━━ PROVIDED DATA ━━

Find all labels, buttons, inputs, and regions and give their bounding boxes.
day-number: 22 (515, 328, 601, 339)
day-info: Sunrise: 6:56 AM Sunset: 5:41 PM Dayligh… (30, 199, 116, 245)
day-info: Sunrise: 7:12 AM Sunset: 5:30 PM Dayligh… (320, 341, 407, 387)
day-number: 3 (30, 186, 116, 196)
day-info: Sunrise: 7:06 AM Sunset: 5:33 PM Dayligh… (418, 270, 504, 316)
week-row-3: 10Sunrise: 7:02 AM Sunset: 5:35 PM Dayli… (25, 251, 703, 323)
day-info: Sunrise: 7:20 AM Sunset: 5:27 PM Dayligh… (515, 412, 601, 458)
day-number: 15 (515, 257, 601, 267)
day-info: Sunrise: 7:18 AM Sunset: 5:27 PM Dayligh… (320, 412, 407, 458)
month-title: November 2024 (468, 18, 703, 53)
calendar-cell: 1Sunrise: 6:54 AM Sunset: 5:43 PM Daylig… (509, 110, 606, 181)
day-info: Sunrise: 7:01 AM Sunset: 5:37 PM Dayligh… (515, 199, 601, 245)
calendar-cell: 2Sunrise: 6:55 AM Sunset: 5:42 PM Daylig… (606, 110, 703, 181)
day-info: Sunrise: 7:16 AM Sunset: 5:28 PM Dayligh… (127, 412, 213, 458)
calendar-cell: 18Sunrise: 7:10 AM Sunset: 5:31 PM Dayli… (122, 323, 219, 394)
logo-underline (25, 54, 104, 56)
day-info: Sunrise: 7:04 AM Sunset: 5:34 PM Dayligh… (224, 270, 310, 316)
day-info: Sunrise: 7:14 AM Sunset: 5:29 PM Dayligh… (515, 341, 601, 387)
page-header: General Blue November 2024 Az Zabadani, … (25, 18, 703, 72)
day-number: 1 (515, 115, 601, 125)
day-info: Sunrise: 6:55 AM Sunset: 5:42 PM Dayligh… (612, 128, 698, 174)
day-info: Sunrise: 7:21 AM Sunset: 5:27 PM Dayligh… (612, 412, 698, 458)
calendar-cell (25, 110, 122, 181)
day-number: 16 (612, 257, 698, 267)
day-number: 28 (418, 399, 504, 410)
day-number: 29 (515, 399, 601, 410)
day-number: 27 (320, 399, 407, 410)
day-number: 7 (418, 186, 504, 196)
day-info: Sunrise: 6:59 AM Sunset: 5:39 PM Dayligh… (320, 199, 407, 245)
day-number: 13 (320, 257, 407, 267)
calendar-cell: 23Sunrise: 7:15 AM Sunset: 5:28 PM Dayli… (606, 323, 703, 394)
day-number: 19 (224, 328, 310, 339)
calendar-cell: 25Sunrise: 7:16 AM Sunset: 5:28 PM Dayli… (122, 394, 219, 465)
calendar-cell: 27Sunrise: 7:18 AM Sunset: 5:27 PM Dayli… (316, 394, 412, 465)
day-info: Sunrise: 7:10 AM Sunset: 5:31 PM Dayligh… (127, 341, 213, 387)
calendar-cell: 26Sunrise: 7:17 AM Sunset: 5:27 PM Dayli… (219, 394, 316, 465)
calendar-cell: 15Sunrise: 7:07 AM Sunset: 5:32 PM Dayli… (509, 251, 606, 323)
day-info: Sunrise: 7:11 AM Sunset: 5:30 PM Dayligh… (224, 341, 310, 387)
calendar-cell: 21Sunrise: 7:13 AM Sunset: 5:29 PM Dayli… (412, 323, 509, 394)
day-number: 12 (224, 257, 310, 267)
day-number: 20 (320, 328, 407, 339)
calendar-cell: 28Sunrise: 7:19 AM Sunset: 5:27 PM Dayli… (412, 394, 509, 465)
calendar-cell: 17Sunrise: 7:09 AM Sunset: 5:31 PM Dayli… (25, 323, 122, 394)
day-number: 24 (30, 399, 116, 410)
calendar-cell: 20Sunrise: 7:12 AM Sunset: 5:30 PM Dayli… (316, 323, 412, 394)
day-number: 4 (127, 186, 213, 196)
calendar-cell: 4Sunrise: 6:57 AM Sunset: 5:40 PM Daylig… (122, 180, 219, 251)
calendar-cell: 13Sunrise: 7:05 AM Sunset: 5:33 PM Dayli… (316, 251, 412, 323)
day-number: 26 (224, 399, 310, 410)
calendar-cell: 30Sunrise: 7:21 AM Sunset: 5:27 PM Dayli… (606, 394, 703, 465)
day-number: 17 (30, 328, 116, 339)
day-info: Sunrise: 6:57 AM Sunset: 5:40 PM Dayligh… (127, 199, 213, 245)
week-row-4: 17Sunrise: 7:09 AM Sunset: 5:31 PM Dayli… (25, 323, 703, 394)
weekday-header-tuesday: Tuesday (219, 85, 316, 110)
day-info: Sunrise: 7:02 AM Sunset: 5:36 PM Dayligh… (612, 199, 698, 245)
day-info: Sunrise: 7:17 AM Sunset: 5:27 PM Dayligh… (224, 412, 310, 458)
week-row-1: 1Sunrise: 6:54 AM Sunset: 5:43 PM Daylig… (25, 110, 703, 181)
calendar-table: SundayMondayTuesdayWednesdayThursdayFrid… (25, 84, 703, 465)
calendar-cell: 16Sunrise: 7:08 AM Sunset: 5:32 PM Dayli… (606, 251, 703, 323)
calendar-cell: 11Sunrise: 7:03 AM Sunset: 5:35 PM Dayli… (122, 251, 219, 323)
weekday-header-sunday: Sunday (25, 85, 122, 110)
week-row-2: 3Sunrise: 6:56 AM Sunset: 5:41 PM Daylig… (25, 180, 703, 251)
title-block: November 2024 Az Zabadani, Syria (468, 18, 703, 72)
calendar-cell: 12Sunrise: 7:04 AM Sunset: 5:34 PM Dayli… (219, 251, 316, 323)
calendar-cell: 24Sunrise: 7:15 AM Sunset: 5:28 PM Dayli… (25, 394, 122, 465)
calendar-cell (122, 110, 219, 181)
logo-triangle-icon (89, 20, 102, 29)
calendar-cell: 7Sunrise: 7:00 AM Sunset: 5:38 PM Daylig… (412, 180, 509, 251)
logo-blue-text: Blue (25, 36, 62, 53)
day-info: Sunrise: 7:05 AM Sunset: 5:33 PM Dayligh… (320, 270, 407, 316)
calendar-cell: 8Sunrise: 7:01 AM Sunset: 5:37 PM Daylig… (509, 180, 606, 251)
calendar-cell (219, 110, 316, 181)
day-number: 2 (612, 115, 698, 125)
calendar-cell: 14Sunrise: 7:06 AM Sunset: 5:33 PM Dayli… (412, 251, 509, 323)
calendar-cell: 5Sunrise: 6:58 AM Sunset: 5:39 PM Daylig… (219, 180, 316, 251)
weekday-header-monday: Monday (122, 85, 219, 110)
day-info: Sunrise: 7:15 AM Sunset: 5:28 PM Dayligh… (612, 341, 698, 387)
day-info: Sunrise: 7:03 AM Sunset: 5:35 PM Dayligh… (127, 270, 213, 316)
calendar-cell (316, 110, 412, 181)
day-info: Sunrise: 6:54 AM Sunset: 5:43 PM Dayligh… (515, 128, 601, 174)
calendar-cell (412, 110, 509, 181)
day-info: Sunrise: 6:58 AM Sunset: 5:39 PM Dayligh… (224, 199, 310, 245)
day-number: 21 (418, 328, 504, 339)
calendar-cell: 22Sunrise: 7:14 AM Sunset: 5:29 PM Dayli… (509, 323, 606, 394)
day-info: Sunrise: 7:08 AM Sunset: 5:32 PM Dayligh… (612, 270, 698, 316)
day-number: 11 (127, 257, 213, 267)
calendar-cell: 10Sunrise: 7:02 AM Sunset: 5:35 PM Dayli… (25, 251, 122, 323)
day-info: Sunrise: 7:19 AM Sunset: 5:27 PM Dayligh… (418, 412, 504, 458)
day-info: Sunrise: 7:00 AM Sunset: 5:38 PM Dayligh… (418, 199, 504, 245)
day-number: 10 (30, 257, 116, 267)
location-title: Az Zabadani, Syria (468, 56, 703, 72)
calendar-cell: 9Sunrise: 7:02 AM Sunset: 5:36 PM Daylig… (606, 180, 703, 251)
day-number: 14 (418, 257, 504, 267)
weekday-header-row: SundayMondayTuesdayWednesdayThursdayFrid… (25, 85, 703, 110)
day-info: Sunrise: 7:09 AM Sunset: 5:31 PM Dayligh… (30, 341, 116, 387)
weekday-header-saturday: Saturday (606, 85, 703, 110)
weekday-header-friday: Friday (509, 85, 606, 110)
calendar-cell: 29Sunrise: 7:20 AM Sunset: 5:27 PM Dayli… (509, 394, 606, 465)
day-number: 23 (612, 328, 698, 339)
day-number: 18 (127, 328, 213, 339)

━━━

• _TASK DETAILS_
Report each line in the entries where the string "Syria" occurs.

• _SOLUTION BELOW_
title-block: November 2024 Az Zabadani, Syria (468, 18, 703, 72)
location-title: Az Zabadani, Syria (468, 56, 703, 72)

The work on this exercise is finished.